In the zipfR library, vgc objects are used to represent
a vocabulary growth curve (VGC). This can be an observed VGC from an
incremental set of sample (such as a corpus), a randomized VGC
obtained by binomial interpolation, or the expected VGC according to a
LNRE model.
With the vgc constructor function, an object can be initialized
directly from the specified data vectors. It is more common to read
an observed VGC from a disk file with read.vgc, generate
a randomized VGC with vgc.interp or compute an expected
VGC with lnre.vgc, though.
vgc objects should always be treated as read-only.
integer vector of sample sizes N for which vocabulary
growth data is available
V
vector of corresponding vocabulary sizes V(N), or
expected vocabulary sizes E[V(N)] for an interpolated or
expected VGC.
Vm
optional list of growth vectors for hapaxes V_1(N),
dis legomena V_2(N), etc. Up to 9 growth vectors are accepted
(i.e. V_m(N) for m ≤ 9).

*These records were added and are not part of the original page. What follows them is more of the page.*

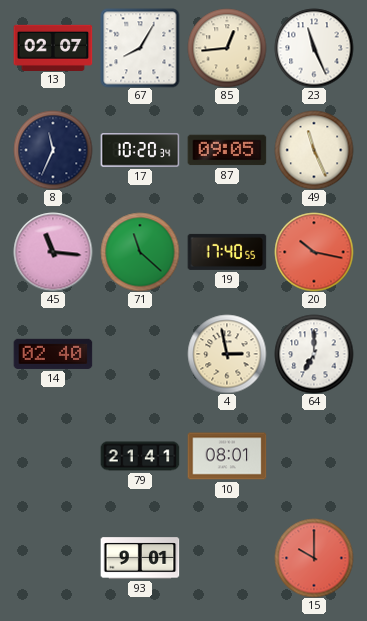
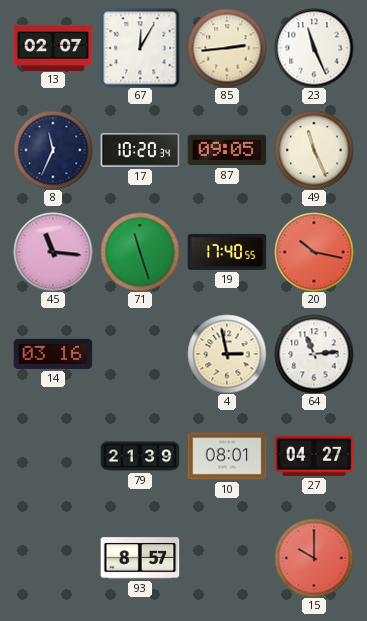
67: 8:05 -> 12:05
85: 12:44 -> 2:44
71: 11:22 -> 11:27
14: 02:40 -> 03:16
64: 7:00 -> 11:14
79: 21:41 -> 21:39
27: none -> 04:27
93: 9:01 -> 8:57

For an interpolated or
expected VGC, the vectors represent expected class sizes
E[V_m(N)].
VV
optional vector of variances
Var[V(N)] for an interpolated or expected
VGC
VVm
optional list of variance vectors
Var[V_m(N)] for an expected VGC. If
present, these vectors must be defined for exactly the same frequency
classes m as the vectors in Vm.
expected
if TRUE, the object represents an interpolated
or expected VGC (for informational purposes only)
check
by default, various sanity checks are performed on the
data supplied to the spc constructor. Specify
check=FALSE to skip these sanity test, e.g. when
automatically processing data from external programs that may be
numerically unstable.
Details
If variances (VV or VVm) are specified for an expected
VGC, all relevant vectors must be given. In other words, VV
always has to be present in this case, and VVm has to be
present whenever Vm is specified, and must contain vectors for
exactly the same frequency classes.
V and VVm are integer vectors for an observed VGC, but
will usually be fractional for an interpolated or expected VGC.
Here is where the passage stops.